Thursday, August 05, 2010

Everyone's "Sunny"

The great Bobby Hebb died yesterday at the age of 72. Here are a couple of "Sunny's" (first the original, then a couple of covers) to brighten your day:

Wednesday, August 04, 2010

"In rushing into those burning buildings, not one of them asked 'What God do you pray to?' 'What beliefs do you hold?'"

If Palin is really looking for cojones (not to mention integrity and a true love in what this country stands for), she needs to look here:
"The government has no right whatsoever to deny that right – and if it were tried, the courts would almost certainly strike it down as a violation of the U.S. Constitution. Whatever you may think of the proposed mosque and community center, lost in the heat of the debate has been a basic question – should government attempt to deny private citizens the right to build a house of worship on private property based on their particular religion? That may happen in other countries, but we should never allow it to happen here. This nation was founded on the principle that the government must never choose between religions, or favor one over another."
Go read the whole thing. Bravo, Mr. Bloomberg.

Tuesday, August 03, 2010

Tom Clancy PREDICTS!

The Hunt for Red October is a favorite of Mrs. Mosley's, and I started thinking about one of her favorite scenes as I read the news this morning. The conversation takes place between Captain Borodin (Sam Neil) and Captain Ramius (Sean Connery) as they discuss what their lives will be like when they defect to the United States.
Borodin: "I will live in Montana. And I will marry a round American woman and raise rabbits, and she will cook them for me. And I will have a pickup truck... maybe even a 'recreational vehicle.' And drive from state to state. Do they let you do that?"

Ramius: "I suppose."

Borodin: "No papers?"

Ramius: "No papers, state to state."

Borodin: "Well then, in winter I will live in... Arizona. Actually, I think I will need two wives."

Ramius: "Oh, at least."
Borodin, I've got good news and bad news for ya. The bad news is that, if you winter Arizona, you're probably gonna need papers. The good news is that, the way things are going in the courts in that neck of the woods, you still might be able to swing the two wives.

Sunday, August 01, 2010

Samuel L. Jackson Quote of the Month: August 2010

It's gotta be nice for an actor to be a point in their career where a brief cameo in a film will immediately put a smile on the audience's collective face. And with this introductory sentence, you would think I'm speaking of 2008's Iron Man, but you'd be wrong. No, I'm speaking of the Samuel L. Jackson end-of-movie surprise cameo ten years previous to that.

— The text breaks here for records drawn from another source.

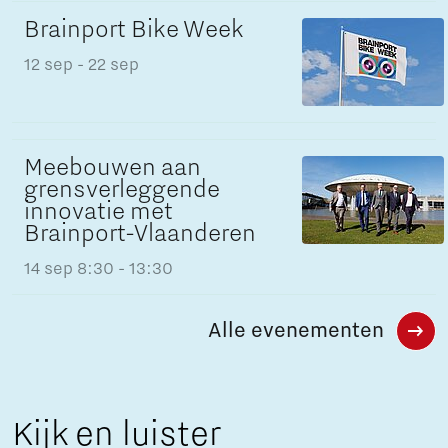
Brainport Bike Week
12 sep
- 22 sep
Meebouwen aan
grensverleggende
innovatie met
Brainport-Vlaanderen
14 sep
8:30 - 13:30
Alle evenementen
Kijk en luister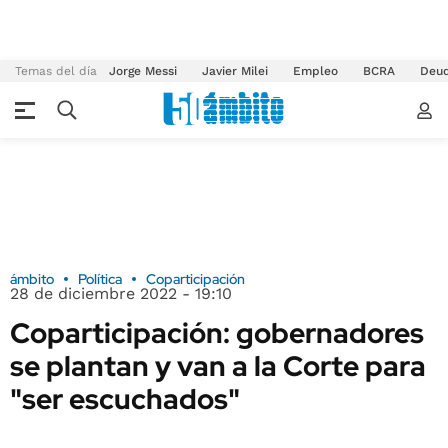
Temas del día
Jorge Messi
Javier Milei
Empleo
BCRA
Deu
ámbito
Política
Coparticipación
28 de diciembre 2022 - 19:10
Coparticipación: gobernadores
se plantan y van a la Corte para
"ser escuchados"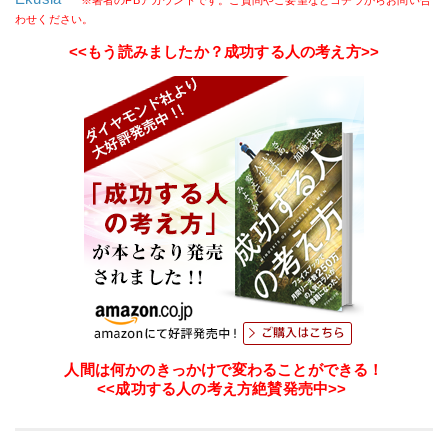
※著者のFBアカウントです。ご質問やご要望などコチラからお問い合
わせください。
<<もう読みましたか？成功する人の考え方>>
人間は何かのきっかけで変わることができる！
<<成功する人の考え方絶賛発売中>>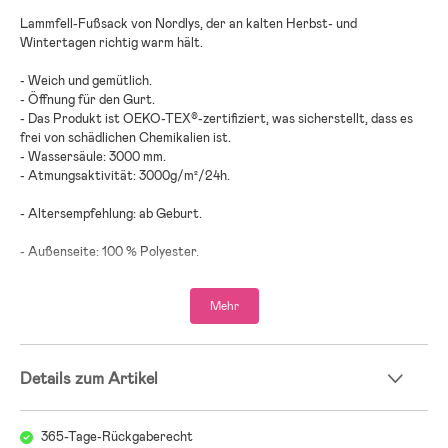
Lammfell-Fußsack von Nordlys, der an kalten Herbst- und
Wintertagen richtig warm hält.
- Weich und gemütlich.
- Öffnung für den Gurt.
- Das Produkt ist OEKO-TEX®-zertifiziert, was sicherstellt, dass es
frei von schädlichen Chemikalien ist.
- Wassersäule: 3000 mm.
- Atmungsaktivität: 3000g/m²/24h.
- Altersempfehlung: ab Geburt.
- Außenseite: 100 % Polyester.
- Innenfutter: 100 % Lammfell.
Mehr
Details zum Artikel
365-Tage-Rückgaberecht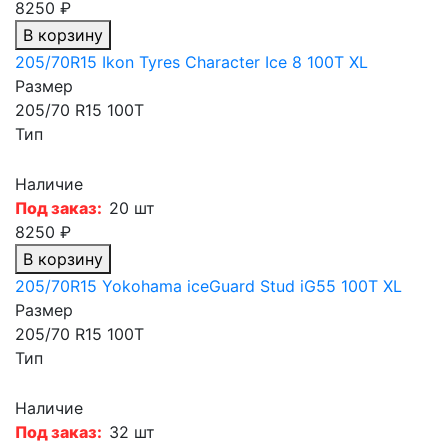
8250 ₽
В корзину
205/70R15 Ikon Tyres Character Ice 8 100T XL
Размер
205/70 R15 100T
Тип
Наличие
Под заказ:
20 шт
8250 ₽
В корзину
205/70R15 Yokohama iceGuard Stud iG55 100T XL
Размер
205/70 R15 100T
Тип
Наличие
Под заказ:
32 шт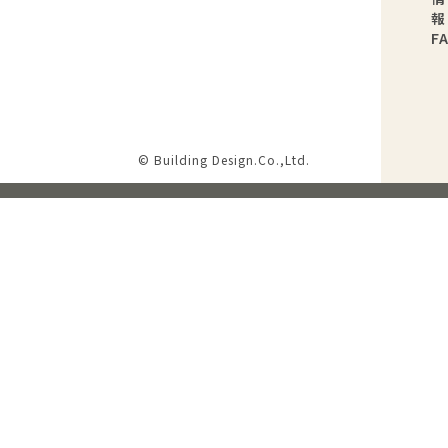
報
F
© Building Design.Co.,Ltd.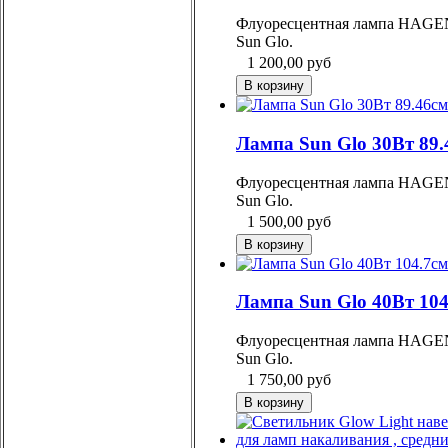
Флуоресцентная лампа HAGE
Sun Glo.
1 200,00
руб
Лампа Sun Glo 30Вт 89.
Флуоресцентная лампа HAGE
Sun Glo.
1 500,00
руб
Лампа Sun Glo 40Вт 104
Флуоресцентная лампа HAGE
Sun Glo.
1 750,00
руб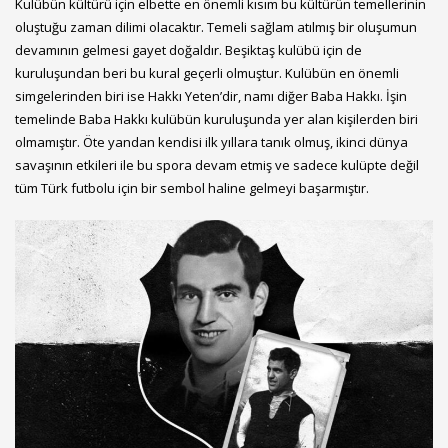
Kulübün kültürü için elbette en önemli kısım bu kültürün temellerinin
oluştuğu zaman dilimi olacaktır. Temeli sağlam atılmış bir oluşumun
devamının gelmesi gayet doğaldır. Beşiktaş kulübü için de
kuruluşundan beri bu kural geçerli olmuştur. Kulübün en önemli
simgelerinden biri ise Hakkı Yeten’dir, namı diğer Baba Hakkı. İşin
temelinde Baba Hakkı kulübün kuruluşunda yer alan kişilerden biri
olmamıştır. Öte yandan kendisi ilk yıllara tanık olmuş, ikinci dünya
savaşının etkileri ile bu spora devam etmiş ve sadece kulüpte değil
tüm Türk futbolu için bir sembol haline gelmeyi başarmıştır.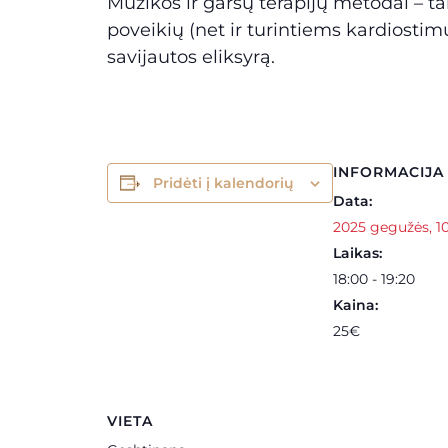
Muzikos ir garsų terapijų metodai – t
poveikių (net ir turintiems kardiostimul
savijautos eliksyrą.
INFORMACIJA
Pridėti į kalendorių
Data:
2025 gegužės, 1
Laikas:
18:00 - 19:20
Kaina:
25€
VIETA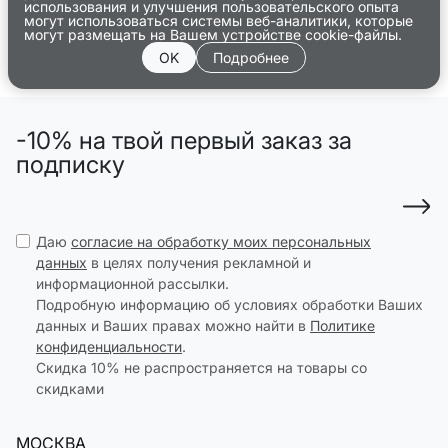
использования и улучшения пользовательского опыта
могут использоваться системы веб-аналитики, которые
могут размещать на Вашем устройстве cookie-файлы.
OK
Подробнее
-10% на твой первый заказ за
подписку
Даю
согласие на обработку моих персональных
данных
в целях получения рекламной и
информационной рассылки.
Подробную информацию об условиях обработки Ваших
данных и Ваших правах можно найти в
Политике
конфиденциальности
.
Скидка 10% не распространяется на товары со
скидками
МОСКВА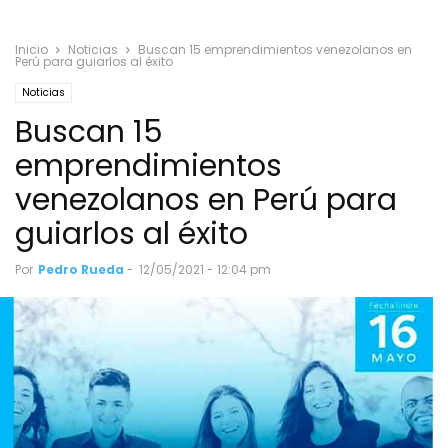
Inicio
Noticias
Buscan 15 emprendimientos venezolanos en
Perú para guiarlos al éxito
Noticias
Buscan 15
emprendimientos
venezolanos en Perú para
guiarlos al éxito
Por
Pedro Rueda
-
12/05/2021 - 12:04 pm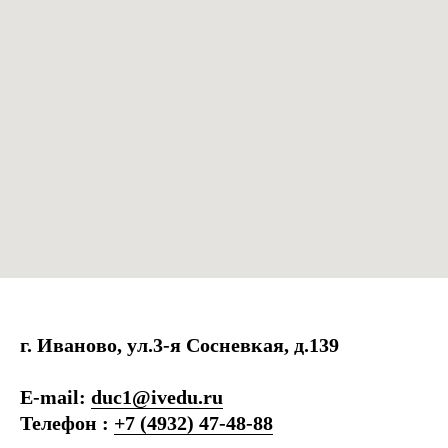
г. Иваново, ул.3-я Сосневкая, д.139
E-mail:
duc1@ivedu.ru
Телефон :
+7 (4932) 47-48-88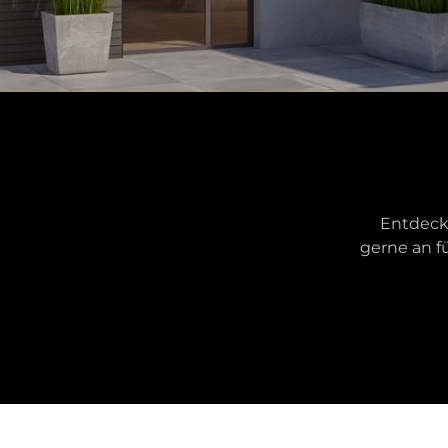
Entdecke
gerne an f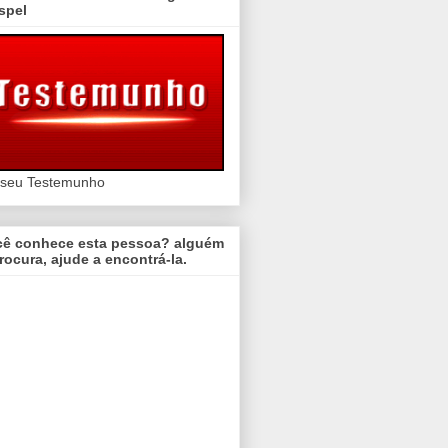
spel
 seu Testemunho
cê conhece esta pessoa? alguém
rocura, ajude a encontrá-la.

At the end of 1998's Out Of Sight, George Clooney's character Jack Foley finds himself (SPOILER!) in the back of a prison van with a cool looking guy named Hejira (Played by an uncredited Samuel L. Jackson). What results is an awesome scene to top off an awesome movie:
Jack Foley: "What kind of name is Hejira?"

Hejira: "It's Islamic."

Jack Foley: "What's it mean?"

Hejira: "The Hejira was Mohammed's flight from Mecca in 632. Brothers in Leavenworth gave me that name."

Jack Foley: "You were in Leavenworth?"

Hejira: "For a time."

Jack Foley: "What's that mean?"

Hejira: "Means, when the time came, I left."

Jack Foley: "You broke out?"

Hejira: "I prefer to think of it as an exodus from an undesirable place."